Bursa’daki su tüketiminin yüzde 72’sinin tarımsal sulamada kullanıldığını belirten Doç. Dr. Dindar, “Küresel iklim değişikliği ile küresel ısınmanın etkilerini gündelik hayatımızda görmeye başladık. Bir tarafta aşırı seller, yağışlar olurken; bir tarafta da aşırı sıcaklar kuraklık boyutuna ulaşarak önümüzdeki dönemlerde de su stresi ve su kıtlığı çekmemize sebebiyet verecek bir boyuta ulaşmış durumda” diye konuştu.Durumun etkilerinin dönemsel olarak daha fazla hissedildiğini kaydeden Dindar, “Bir yanda yağmur yağıyor seviniyoruz ama sıcaklıklar mevsim normallerinin üzerinde seyrediyor ki maalesef buharlaşma ile hem barajlarımızda hem de topraklarda ciddi bir kuraklık baş gösteriyor” dedi.

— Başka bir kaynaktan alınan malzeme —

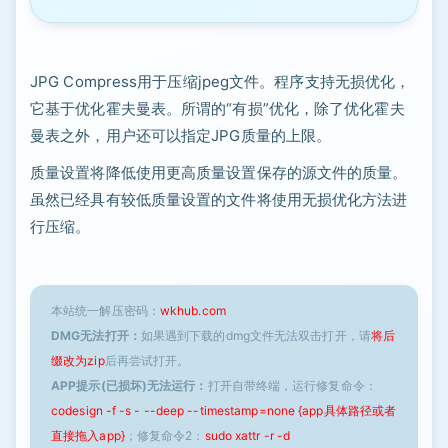
JPG Compress用于压缩jpeg文件。程序支持无损优化，
它基于优化霍夫曼表。所谓的“有损”优化，除了优化霍夫
曼表之外，用户还可以指定JPG质量的上限。
质量设置将降低使用更高质量设置保存的源文件的质量。
虽然已经具有较低质量设置的文件将使用无损优化方法进
行压缩。
本站统一解压密码：
wkhub.com
DMG无法打开：
如果遇到下载的dmg文件无法双击打开，请
将后
缀改为zip
后再尝试打开。
APP提示(已损坏)无法运行：
打开自带终端，运行修复命令：
codesign -f -s - --deep --timestamp=none {app具体路径或者
直接拖入app}
；修复命令2：
sudo xattr -r -d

Su kullanım oranlarına dikkati çeken Doç. Dr. Dindar, yüzde 72 gibi büyük bir su oranının tarımsal alanda kullanıldığını aktardı:
“Çiftçimizin de sulamayı yeni teknolojilerle değil de daha eski teknolojilerle ve bilinçsizce kullanması durumunda da sulama barajlarımızdan, göletlerimizden, nehir ve akarsularımızdan çekilen su miktarı arttıkça, oranın da ekosistemi ve dengesi bozulmuş oluyor.”